Cuando volvía a casa lleno de morados, empapado en linimento, se frotaba con una toalla el brillo amarillo sobre la piel, antes de sentarse a la mesa. Su padre le miraba despectivo, distante. Cabeceaba sin decir nada. Su madre se quejaba desde la cocina en una salmodia histérica y mecánica. Pero él les compensaba con un sueño triunfal: un piso nuevo con muebles de estilo inglés color café con leche. Su padre, con zapatillas de felpa, un sello de oro y puro habano. Su madre, con las uñas de una mano en remojo, mientras la manicura le hurgaba las de la otra mano con delicadeza de callista. Y él entraba con un jersey de cuello alto, ponía humedades de agradecimiento en los ojos de sus padres y un abismo de admiración en los de la manicura. ¡Corre! ¡Corre!, le gritaban los de la primera fila del lateral, con el cuerpo rebanado por la baranda. Y él corría con la pelota de plomo, que empujaba con las piernas de plomo, antes de caerse por el miedo a caerse, o antes de perderla en los pies palomas del defensa viejo y sordo.
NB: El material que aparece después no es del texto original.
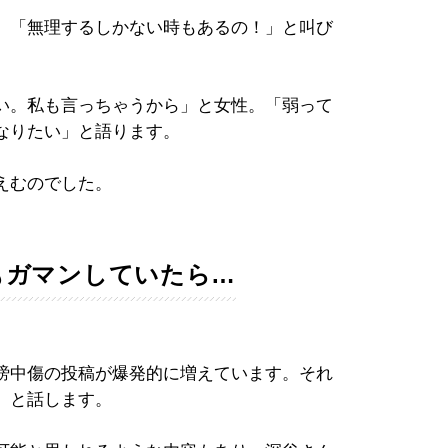
」「無理するしかない時もあるの！」と叫び
い。私も言っちゃうから」と女性。「弱って
なりたい」と語ります。
えむのでした。
もガマンしていたら…
誹謗中傷の投稿が爆発的に増えています。それ
」と話します。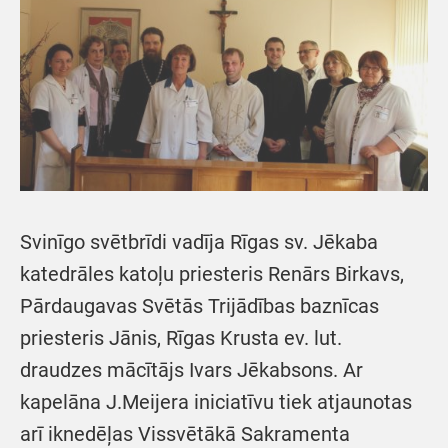
Svinīgo svētbrīdi vadīja Rīgas sv. Jēkaba
katedrāles katoļu priesteris Renārs Birkavs,
Pārdaugavas Svētās Trijādības baznīcas
priesteris Jānis, Rīgas Krusta ev. lut.
draudzes mācītājs Ivars Jēkabsons. Ar
kapelāna J.Meijera iniciatīvu tiek atjaunotas
arī iknedēļas Vissvētākā Sakramenta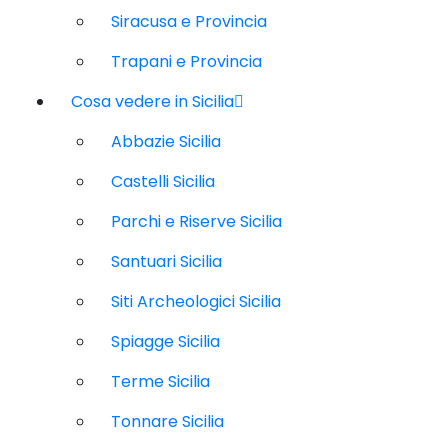
Siracusa e Provincia
Trapani e Provincia
Cosa vedere in Sicilia
Abbazie Sicilia
Castelli Sicilia
Parchi e Riserve Sicilia
Santuari Sicilia
Siti Archeologici Sicilia
Spiagge Sicilia
Terme Sicilia
Tonnare Sicilia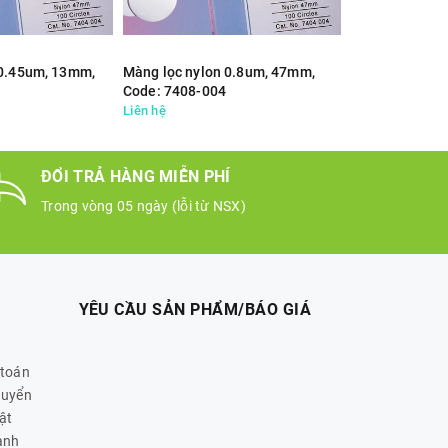
 0.45um, 13mm,
Màng lọc nylon 0.8um, 47mm,
Màng lọc Cycl
Code: 7408-004
Polycarbonate
Code: 7060-47
Liên hệ
Liên hệ
ĐỔI TRẢ HÀNG MIỄN PHÍ
Trong vòng 05 ngày (lỗi từ NSX)
YÊU CẦU SẢN PHẨM/BÁO GIÁ
 toán
huyển
ật
ành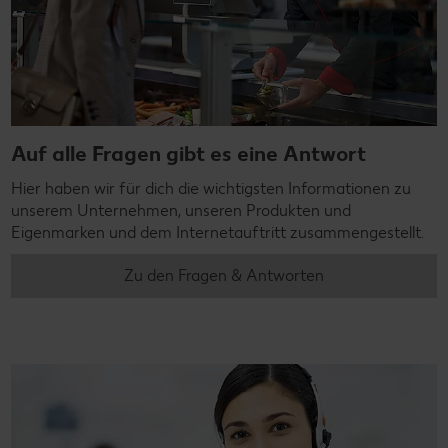
Auf alle Fragen gibt es eine Antwort
Hier haben wir für dich die wichtigsten Informationen zu
unserem Unternehmen, unseren Produkten und
Eigenmarken und dem Internetauftritt zusammengestellt.
Zu den Fragen & Antworten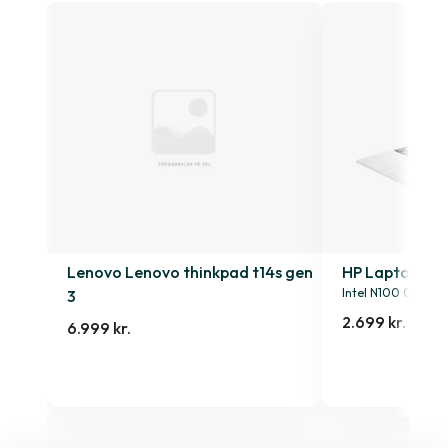
4s
Lenovo Lenovo thinkpad t14s gen
HP Laptop 15-
Intel N100 0.9GHz
3
2.699 kr.
6.999 kr.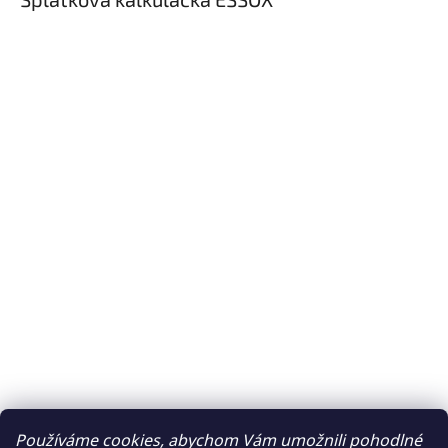
Používáme cookies, abychom Vám umožnili pohodlné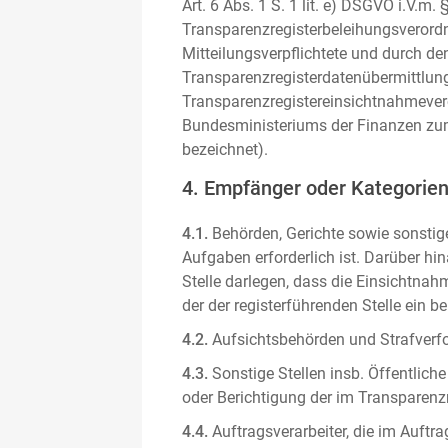
Art. 6 Abs. 1 S. 1 lit. e) DSGVO i.V.
Transparenzregisterbeleihungsverordn
Mitteilungsverpflichtete und durch de
Transparenzregisterdatenübermittlun
Transparenzregistereinsichtnahmever
Bundesministeriums der Finanzen zum
bezeichnet).
4. Empfänger oder Kategorie
4.1.
Behörden, Gerichte sowie sonstige
Aufgaben erforderlich ist. Darüber hi
Stelle darlegen, dass die Einsichtnahm
der der registerführenden Stelle ein b
4.2.
Aufsichtsbehörden und Strafverfol
4.3.
Sonstige Stellen insb. Öffentliche
oder Berichtigung der im Transparenzre
4.4.
Auftragsverarbeiter, die im Auft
—No, por favor. No les echemos todavía la fuerza pública. Que tiren almohadillas; me pondrán una multa y en paz. ¡Qué se le va a hacer! Pero aún podrían irritarse más. Y lo bueno es que usted y yo pagaríamos los platos rotos. Y ese tío es el único culpable. Lo mataría. Con mis manos. Ahora. La gente. Ahí está la gente. Él se lo ha buscado. No es justo que paguemos por sus errores. Mañana declararé a la prensa que he tomado urgentes medidas. Una multa no se la quita ni Dios. Y usted perdone. Mire la chusma. Hasta esos de tribuna. Se vuelven hacia nosotros. ¡Dimitid vosotros, desgraciados! ¿Ha visto? Y ésos no son don nadie, son gente de posibles. Pero o les haces ganar el domingo o te queman. ¡Este cargo es un purgatorio continuo! No es lo mismo que un político, no. No es que no me dé cuenta de las dificultades que tiene lo suyo. Hoy está usted aquí; pero yo todos los domingos. Y son cuarenta, cincuenta, sesenta mil personas que te dicen sí o no. Y sin comerlo ni beberlo, que ahí está la gracia del asunto. Porque yo gano popularidad y relaciones en el cargo. Pero aún tengo que poner avales y a veces hasta dinero de mi bolsillo. Y he de dar la cara, además, por esos desgraciados. ¿Qué ha sido eso? ¿Una piedra? ¿Le han hecho daño? ¡Salvajes! ¡A las cavernas, salvajes! ¡Vámonos, señor, que se apañen! Ya tengo bastante.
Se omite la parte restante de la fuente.